Moving swiftly on, I had a peculiar experience recently too, not of the book reading variety but of the online interview kind. This is a novel and fairly contemporary occasion, potentiated by the presence and everyday use of social media. I myself watch many a podcast in the week, preferring it to reading nowadays. I’m guessing COVID lockdowns and time on our hands has led to the growth and acceptance of such platforms and presentations, however, those involved are normally famous people. That leads me to the amusing thought of just who is famous in the dental world nowadays? My guess is those who challenge authority and established doctrine, Dr. Steve Lin, in Australia being the most notable presently. I say World purely because we are all now connected globally and O’Hehir University must be one of the pioneers and forbearers of this communication revolution in learning for dental healthcare professionals today.

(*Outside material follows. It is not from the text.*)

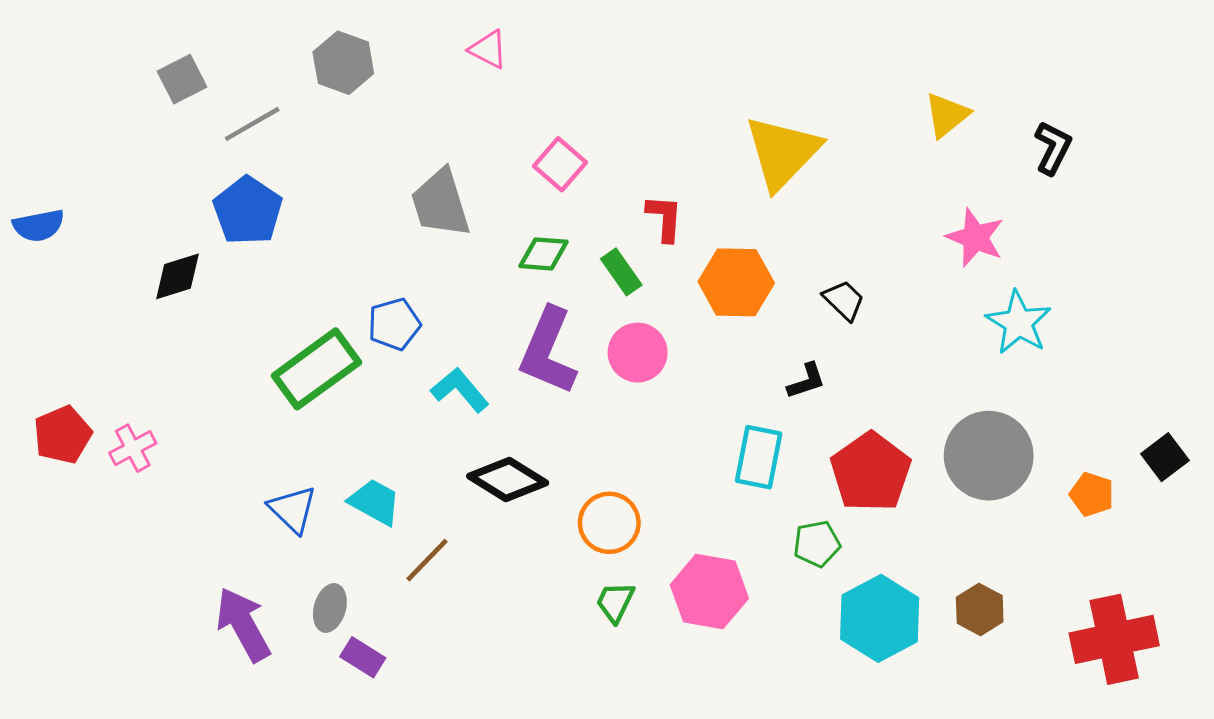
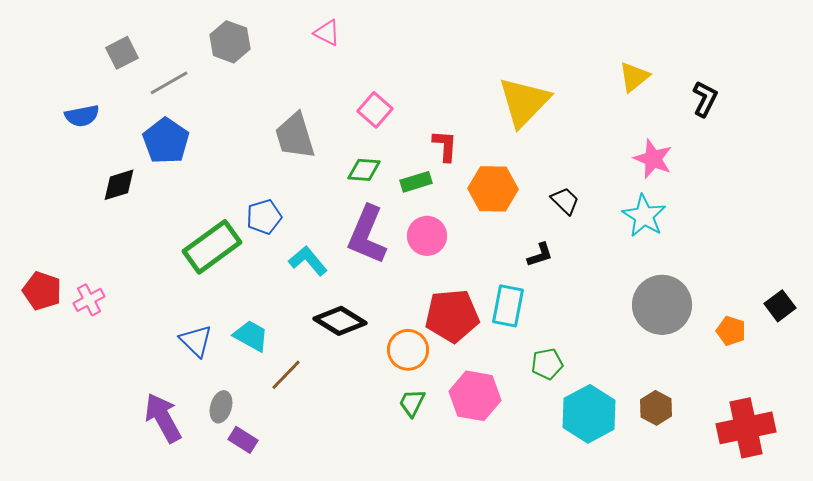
blue semicircle: (39, 226) -> (82, 116), moved
green rectangle: (621, 272) -> (416, 182), turned -72
cyan star: (1019, 323) -> (644, 216), moved
red pentagon: (63, 435) -> (42, 291), turned -30
red pentagon: (871, 472) -> (452, 316), moved, turned 30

Tim, O’Hehir tutor and co-creator, has a good knowledge of my professional journey, the theme of transiting from working in the UK to New Zealand, the cultural differences and how my practice has evolved and where I see it going. Having viewed some of the other interviews there is a rich vein of nuance, making every cast interesting and personal, humanistic in a sense. I liked the flow of the interview, it always appears strange viewing what you say at the time, in the moment. I would have liked, in hindsight, to have given consideration before the event, to the questions Tim posed. I would have liked to have put more meat to some of the responses, they lacked depth I feel. I liked the idea that the conversation could take an unlikely turn but kept loosely to the script. In a future scenario it would be good to focus on one particular aspect of personal and professional development, I’ve seen this in other interviews, and for example, how go about learning in an alternative context, in New Zealand, where courses are limited and sometimes not relevant to your particular workplace would be pertinent in the current climate.
Tim and Trish, the minds and drivers of O’Hehir University find themselves at a peculiar juncture in the evolution of the learning “child” and as it grows how to nurture it. Thankfully, both a keen advocates of alternative styles of professional, and indeed, personal development. I’m intrigued as to the direction they take, the many opportunities that will subsequently arise and the folk that lean on them to make their professional journey as wholesome as mine has been and continues to be so.
Finally, my head is telling me to consider a modern hunter gatherer dietary challenge, consider eliminating breakfast, a modern construct, and this I will give some thought to, along with a bit of bio-hacking to draw metabolic context. Watch this space.